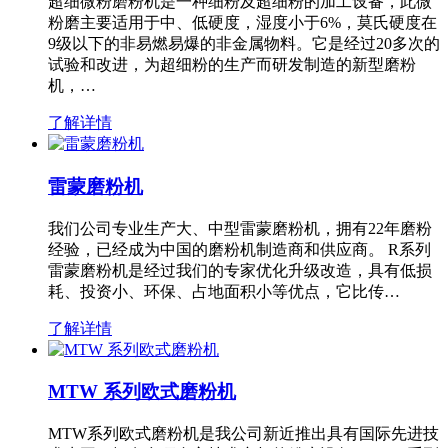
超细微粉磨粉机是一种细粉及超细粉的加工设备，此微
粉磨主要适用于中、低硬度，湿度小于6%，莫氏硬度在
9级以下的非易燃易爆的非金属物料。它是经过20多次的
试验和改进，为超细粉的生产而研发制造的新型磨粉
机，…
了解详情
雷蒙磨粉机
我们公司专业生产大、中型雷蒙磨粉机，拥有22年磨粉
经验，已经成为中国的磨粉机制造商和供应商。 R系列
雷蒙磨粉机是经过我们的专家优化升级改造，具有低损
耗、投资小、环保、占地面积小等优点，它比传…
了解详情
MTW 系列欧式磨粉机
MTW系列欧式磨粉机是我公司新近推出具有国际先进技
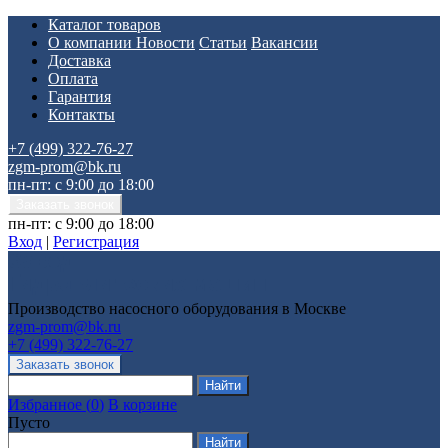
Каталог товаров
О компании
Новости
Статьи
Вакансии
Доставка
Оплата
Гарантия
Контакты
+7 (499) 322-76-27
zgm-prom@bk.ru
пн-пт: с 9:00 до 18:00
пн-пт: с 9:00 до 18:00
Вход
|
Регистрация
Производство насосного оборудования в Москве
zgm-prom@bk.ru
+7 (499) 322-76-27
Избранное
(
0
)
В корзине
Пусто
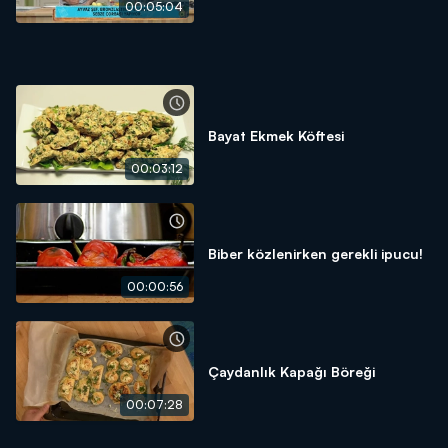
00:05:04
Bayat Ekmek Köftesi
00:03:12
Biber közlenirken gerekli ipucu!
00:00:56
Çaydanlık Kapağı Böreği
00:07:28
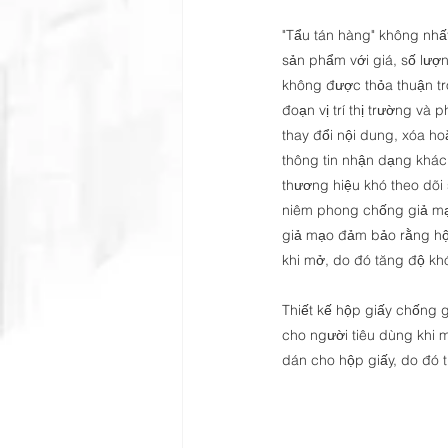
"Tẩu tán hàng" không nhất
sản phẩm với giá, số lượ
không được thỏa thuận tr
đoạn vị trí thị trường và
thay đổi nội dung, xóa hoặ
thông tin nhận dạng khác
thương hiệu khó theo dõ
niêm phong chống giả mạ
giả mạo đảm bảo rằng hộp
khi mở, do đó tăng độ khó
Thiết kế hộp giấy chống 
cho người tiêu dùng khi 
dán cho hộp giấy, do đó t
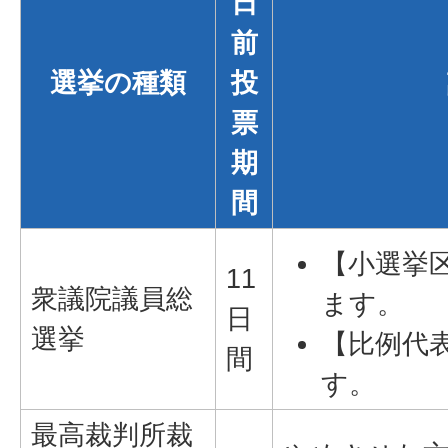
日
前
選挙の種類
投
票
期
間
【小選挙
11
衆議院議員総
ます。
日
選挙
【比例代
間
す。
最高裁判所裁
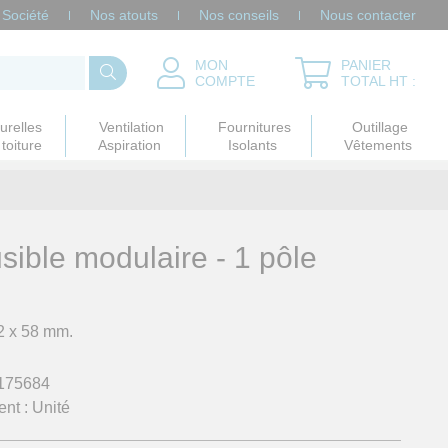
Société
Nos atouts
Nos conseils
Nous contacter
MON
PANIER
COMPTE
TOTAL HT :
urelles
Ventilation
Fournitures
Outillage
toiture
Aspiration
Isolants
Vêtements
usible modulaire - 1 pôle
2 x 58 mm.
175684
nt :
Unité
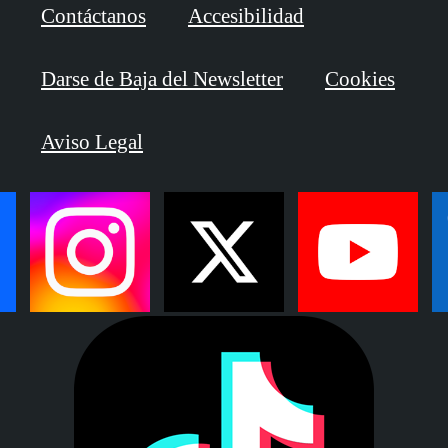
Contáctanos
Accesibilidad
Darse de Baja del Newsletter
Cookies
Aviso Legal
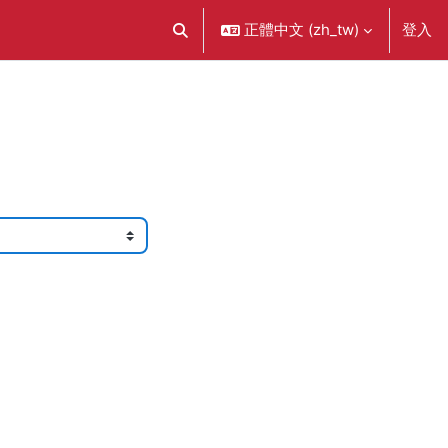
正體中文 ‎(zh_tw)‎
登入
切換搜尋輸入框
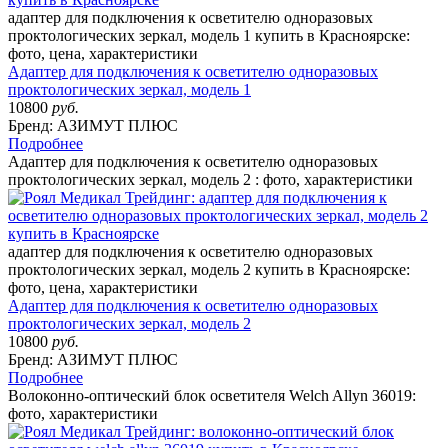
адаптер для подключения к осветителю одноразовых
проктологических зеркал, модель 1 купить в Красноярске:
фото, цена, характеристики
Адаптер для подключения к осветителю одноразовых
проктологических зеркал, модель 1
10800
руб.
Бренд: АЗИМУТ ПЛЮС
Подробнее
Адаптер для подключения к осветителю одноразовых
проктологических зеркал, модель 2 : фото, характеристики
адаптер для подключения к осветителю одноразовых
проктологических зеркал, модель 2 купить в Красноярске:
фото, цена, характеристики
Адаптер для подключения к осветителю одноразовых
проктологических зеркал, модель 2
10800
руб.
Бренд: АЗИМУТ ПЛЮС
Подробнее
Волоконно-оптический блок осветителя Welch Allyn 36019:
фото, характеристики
-------
YOUR TASK:
Once the pictures are set aside, write out the entries verbatim.

EXERCISE ANSWER:
超细微粉磨粉机是一种细粉及超细粉的加工设备，此微
粉磨主要适用于中、低硬度，湿度小于6%，莫氏硬度在
9级以下的非易燃易爆的非金属物料。它是经过20多次的
试验和改进，为超细粉的生产而研发制造的新型磨粉
机，…
了解详情
雷蒙磨粉机
我们公司专业生产大、中型雷蒙磨粉机，拥有22年磨粉
经验，已经成为中国的磨粉机制造商和供应商。 R系列
雷蒙磨粉机是经过我们的专家优化升级改造，具有低损
耗、投资小、环保、占地面积小等优点，它比传…
了解详情
MTW 系列欧式磨粉机
MTW系列欧式磨粉机是我公司新近推出具有国际先进技
Каталог товаров
О компании
Новости
Статьи
Вакансии
Доставка
Оплата
Гарантия
Контакты
+7 (499) 322-76-27
zgm-prom@bk.ru
пн-пт: с 9:00 до 18:00
пн-пт: с 9:00 до 18:00
Вход
|
Регистрация
Производство насосного оборудования в Москве
zgm-prom@bk.ru
+7 (499) 322-76-27
Избранное
(
0
)
В корзине
Пусто
00:05:04
Bayat Ekmek Köftesi
00:03:12
Biber közlenirken gerekli ipucu!
00:00:56
Çaydanlık Kapağı Böreği
00:07:28
"Tẩu tán hàng" không nhất
sản phẩm với giá, số lượ
không được thỏa thuận tr
đoạn vị trí thị trường và
thay đổi nội dung, xóa hoặ
thông tin nhận dạng khác
thương hiệu khó theo dõ
niêm phong chống giả mạ
giả mạo đảm bảo rằng hộp
khi mở, do đó tăng độ khó
Thiết kế hộp giấy chống 
cho người tiêu dùng khi 
dán cho hộp giấy, do đó t
日
前
選挙の種類
投
票
期
間
【小選挙
11
衆議院議員総
ます。
日
選挙
【比例代
間
す。
最高裁判所裁
Société
Nos atouts
Nos conseils
Nous contacter
MON
PANIER
COMPTE
TOTAL HT :
urelles
Ventilation
Fournitures
Outillage
toiture
Aspiration
Isolants
Vêtements
usible modulaire - 1 pôle
2 x 58 mm.
175684
nt :
Unité
Contáctanos
Accesibilidad
Darse de Baja del Newsletter
Cookies
Aviso Legal
正體中文 ‎(zh_tw)‎
登入
切換搜尋輸入框
адаптер для подключения к осветителю одноразовых
проктологических зеркал, модель 1 купить в Красноярске:
фото, цена, характеристики
Адаптер для подключения к осветителю одноразовых
проктологических зеркал, модель 1
10800
руб.
Бренд: АЗИМУТ ПЛЮС
Подробнее
Адаптер для подключения к осветителю одноразовых
проктологических зеркал, модель 2 : фото, характеристики
адаптер для подключения к осветителю одноразовых
проктологических зеркал, модель 2 купить в Красноярске:
фото, цена, характеристики
Адаптер для подключения к осветителю одноразовых
проктологических зеркал, модель 2
10800
руб.
Бренд: АЗИМУТ ПЛЮС
Подробнее
Волоконно-оптический блок осветителя Welch Allyn 36019:
фото, характеристики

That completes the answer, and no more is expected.